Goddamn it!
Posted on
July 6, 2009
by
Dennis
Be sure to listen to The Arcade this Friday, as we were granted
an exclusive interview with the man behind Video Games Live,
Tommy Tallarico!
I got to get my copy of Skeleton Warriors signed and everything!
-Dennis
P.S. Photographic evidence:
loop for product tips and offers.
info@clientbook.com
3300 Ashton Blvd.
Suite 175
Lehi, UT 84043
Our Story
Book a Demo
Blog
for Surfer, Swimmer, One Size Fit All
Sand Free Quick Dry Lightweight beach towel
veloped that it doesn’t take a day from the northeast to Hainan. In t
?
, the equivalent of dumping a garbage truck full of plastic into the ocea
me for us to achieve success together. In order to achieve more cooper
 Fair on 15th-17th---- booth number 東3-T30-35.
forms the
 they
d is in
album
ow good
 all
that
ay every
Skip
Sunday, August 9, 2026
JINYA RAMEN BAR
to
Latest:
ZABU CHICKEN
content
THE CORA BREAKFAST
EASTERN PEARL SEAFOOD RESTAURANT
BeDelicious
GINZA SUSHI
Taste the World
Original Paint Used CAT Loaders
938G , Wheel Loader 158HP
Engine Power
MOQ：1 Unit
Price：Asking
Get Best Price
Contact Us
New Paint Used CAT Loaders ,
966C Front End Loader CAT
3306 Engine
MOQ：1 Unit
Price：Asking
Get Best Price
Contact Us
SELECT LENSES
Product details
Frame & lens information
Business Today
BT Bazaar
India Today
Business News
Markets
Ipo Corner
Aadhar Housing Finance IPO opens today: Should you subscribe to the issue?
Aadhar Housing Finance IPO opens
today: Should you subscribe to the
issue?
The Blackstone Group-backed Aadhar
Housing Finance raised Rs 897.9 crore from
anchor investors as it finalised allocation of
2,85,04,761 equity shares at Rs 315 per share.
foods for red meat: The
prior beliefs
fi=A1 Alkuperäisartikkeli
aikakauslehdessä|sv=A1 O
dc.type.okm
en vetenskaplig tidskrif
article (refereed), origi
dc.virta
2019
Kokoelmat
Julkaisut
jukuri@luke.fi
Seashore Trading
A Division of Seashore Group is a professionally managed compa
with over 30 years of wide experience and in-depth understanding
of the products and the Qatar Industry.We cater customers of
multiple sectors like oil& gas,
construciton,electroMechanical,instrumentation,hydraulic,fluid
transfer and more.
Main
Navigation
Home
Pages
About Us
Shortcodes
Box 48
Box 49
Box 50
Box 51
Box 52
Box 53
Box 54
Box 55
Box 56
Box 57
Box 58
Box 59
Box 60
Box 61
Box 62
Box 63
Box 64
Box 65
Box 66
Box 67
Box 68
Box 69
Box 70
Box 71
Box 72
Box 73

Work item: Reproduce the line that contains "foods for red meat: The" and each line after it through the last line of the entries above, exactly; leave out all earlier lines.

Your response:
foods for red meat: The
prior beliefs
fi=A1 Alkuperäisartikkeli
aikakauslehdessä|sv=A1 O
dc.type.okm
en vetenskaplig tidskrif
article (refereed), origi
dc.virta
2019
Kokoelmat
Julkaisut
jukuri@luke.fi
Seashore Trading
A Division of Seashore Group is a professionally managed compa
with over 30 years of wide experience and in-depth understanding
of the products and the Qatar Industry.We cater customers of
multiple sectors like oil& gas,
construciton,electroMechanical,instrumentation,hydraulic,fluid
transfer and more.
Main
Navigation
Home
Pages
About Us
Shortcodes
Box 48
Box 49
Box 50
Box 51
Box 52
Box 53
Box 54
Box 55
Box 56
Box 57
Box 58
Box 59
Box 60
Box 61
Box 62
Box 63
Box 64
Box 65
Box 66
Box 67
Box 68
Box 69
Box 70
Box 71
Box 72
Box 73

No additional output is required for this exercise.